Zerstörung der Horstbäume

Eine eher unauffällige Greifvogelverfolgung stellt das absichtliche Fällen derer Horstbäume dar. Einige Greifvögel kommen jedes Jahr immer wieder zu ihrem erbauten Horst zurück, um zu brüten. Das Fällen von Horstbäumen ist gesetzlich ohne Ausnahmegenehmigung nicht erlaubt. Dennoch werden insbesondere in der Winterzeit und im Frühjahr noch mal schnell ein paar Bäume gefällt.

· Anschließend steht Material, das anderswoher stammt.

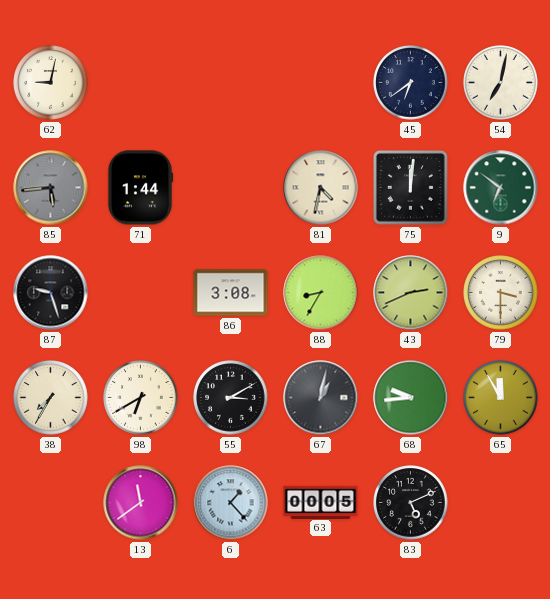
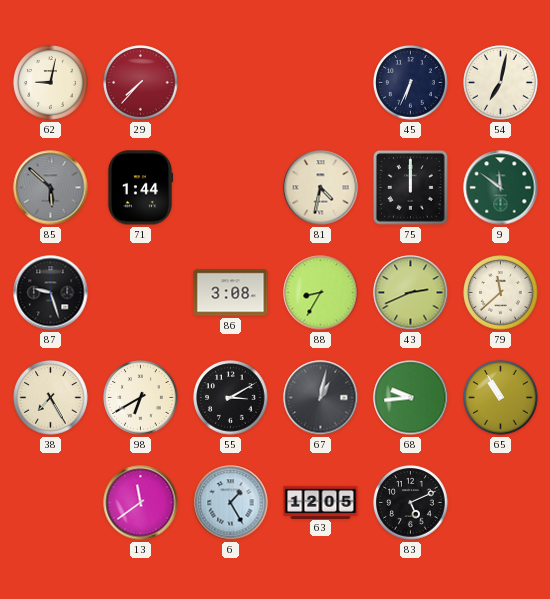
29: none -> 7:37
45: 6:39 -> 6:34
85: 5:44 -> 5:52
75: 12:01 -> 12:00
9: 6:51 -> 11:51
79: 3:30 -> 11:38
38: 7:35 -> 7:25
65: 11:55 -> 10:55
6: 1:23 -> 1:25
63: 00:05 -> 12:05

Ich selbst war auch schon bei Horstbaumzählungen dabei und konnte auch bei der offensichtlichen Markierung der Bäume Zeuge werden. Das Übersehen eines markierten Horstbaumes ist bei der Fällung schier unmöglich.

Eine besondere Dreistigkeit besaßen die Leute, die den gekennzeichneten Horstbaum auch noch haben liegen lassen. Und wieder ein Rotmilan-Horst zerstört.

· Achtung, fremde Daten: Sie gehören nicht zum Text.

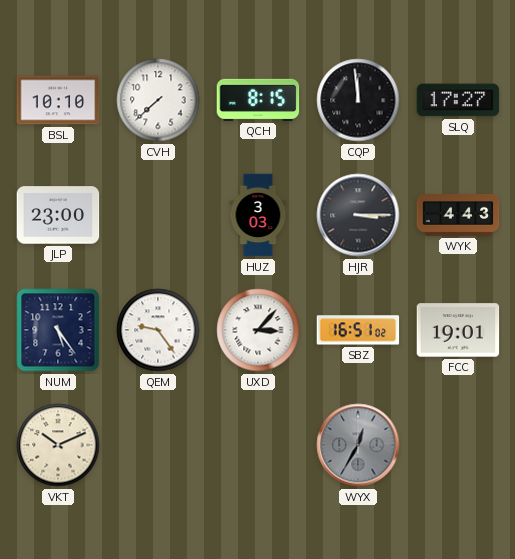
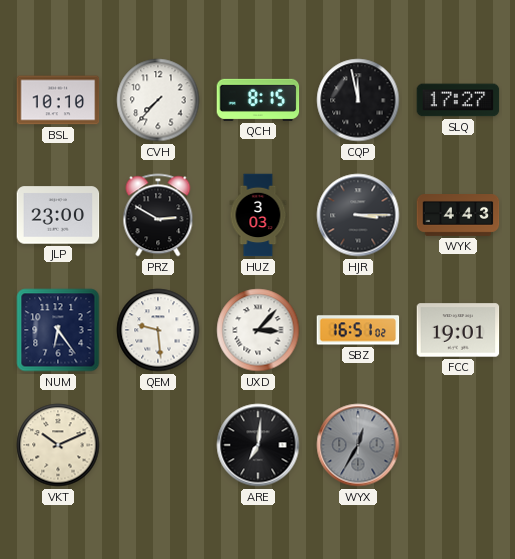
CVH: 7:38 -> 7:37
CQP: 11:59 -> 11:58
PRZ: none -> 2:50
NUM: 5:24 -> 6:24
QEM: 9:24 -> 9:29
ARE: none -> 7:01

Wenn Sie beim Spaziergang gefällte Bäume liegen sehen, schauen Sie doch bitte mal genauer hin! Hier handelt es sich um eine Straftat.

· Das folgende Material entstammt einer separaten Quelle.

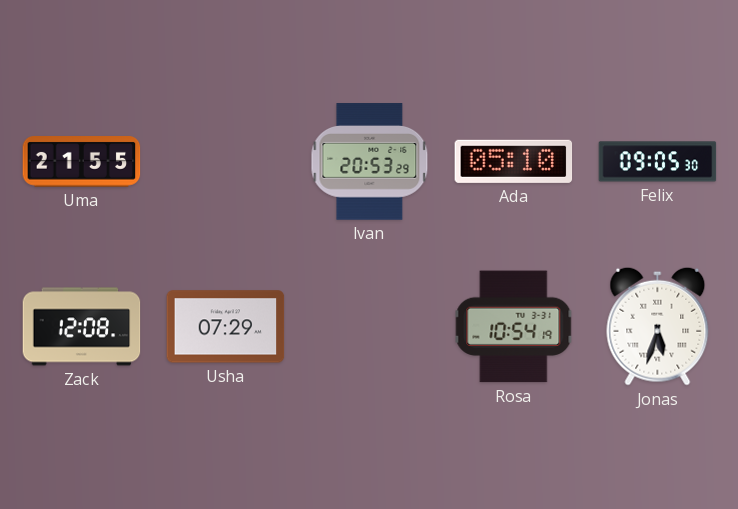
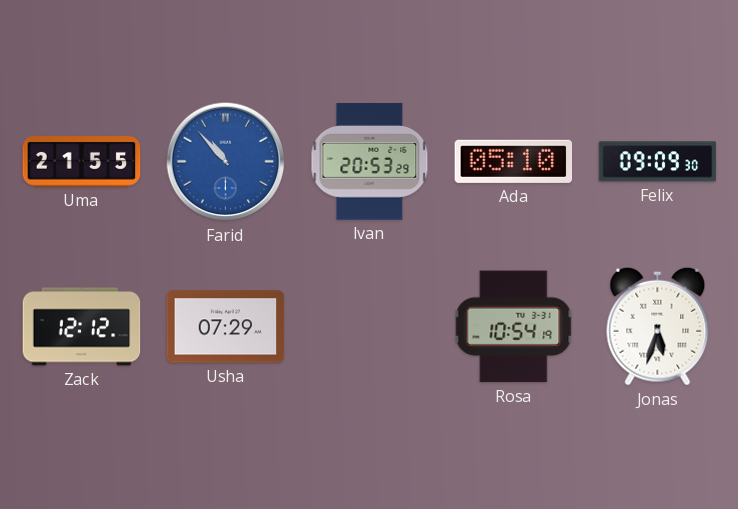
Farid: none -> 10:53
Felix: 09:05 -> 09:09
Zack: 12:08 -> 12:12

Die offensichtliche Kennzeichnung „Horstbaum bitte stehen lassen“ wurde anscheinend gerne übersehen!

GREIFVÖGEL UND JAGDRECHT

Bemerkung von uns:

Leider wurden die Greifvögel in Nordrhein-Westfalen aus dem Jagdrecht genommen. Zuvor war es so geregelt, dass Greifvögel unter das Jagdrecht fielen, aber alle Arten der ganzjährigen Schonzeit unterlagen. Also nicht abgeschossen werden durften. Wir bedauern es sehr, dass diese Arten nicht mehr dem Jagdrecht unterliegen, denn der höhere Schutzstatus der Vögel wird somit zu nichte gemacht. Wer Greifvögel töten möchte, der befolgt sowieso keine gesetzlichen Regeln. Wird aber eine Straftat aufgedeckt und der Täter bekannt, wären die Strafen speziell für die Tätergruppe Jagdausübungsberechtigte wesentlich empfindlicher gewesen, da es ja dann zu einem Verstoß bzw. Jagdwilderei gekommen wäre. Für die Greifvögel ist es also kein Gewinn, dass sie aus dem Jagdrecht genommen wurden. Des Weiteren gilt aber auch, dass sich kein Jagdausübungsberechtigter bei dieser Regelung einen toten Greifvogel in seinem eigenen Revier aneignen darf (z. B. ein Verkehrsopfer). Zur Aneignung geschützer Vogelarten, die nicht unter das Jagdrecht fallen, benötigt man nun spezielle Ausnahmegenehmigungen.